- _AVAILABLE DATA_
□ □ □ □ □ □ □
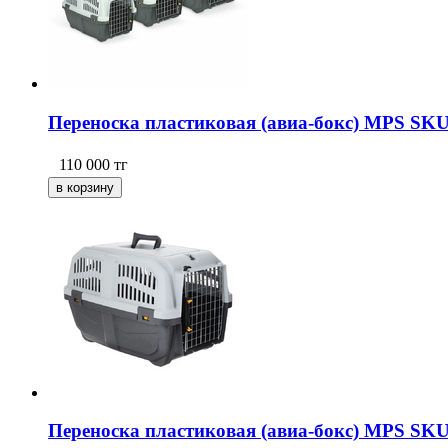
Переноска пластиковая (авиа-бокс) MPS SKU
110 000
тг
Переноска пластиковая (авиа-бокс) MPS SKU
□ □ □ □ □ □ □
- _ASSIGNMENT_
Keep every word of the lines above unchanged in the copy, and omit the pictures.

- _ANSWER TO THIS EXERCISE_
Переноска пластиковая (авиа-бокс) MPS SKU
110 000
тг
Переноска пластиковая (авиа-бокс) MPS SKU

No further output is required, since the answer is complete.